[Extracted data]
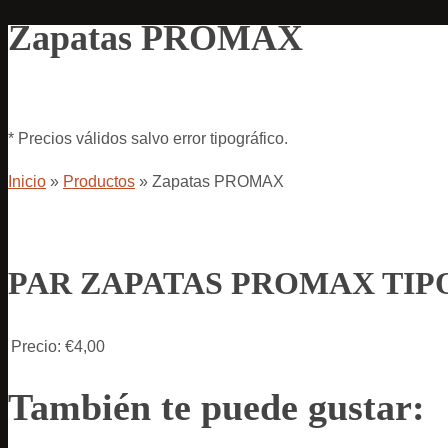
Zapatas PROMAX
* Precios válidos salvo error tipográfico.
Inicio
»
Productos
»
Zapatas PROMAX
PAR ZAPATAS PROMAX TIP
Precio:
€4,00
También te puede gustar:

[What is needed] Output exactly the lines from the one containing "PAR ZAPATAS PROMAX TIP" through the last line of the entries, both ends included.

[Exercise output]
PAR ZAPATAS PROMAX TIP
Precio:
€4,00
También te puede gustar:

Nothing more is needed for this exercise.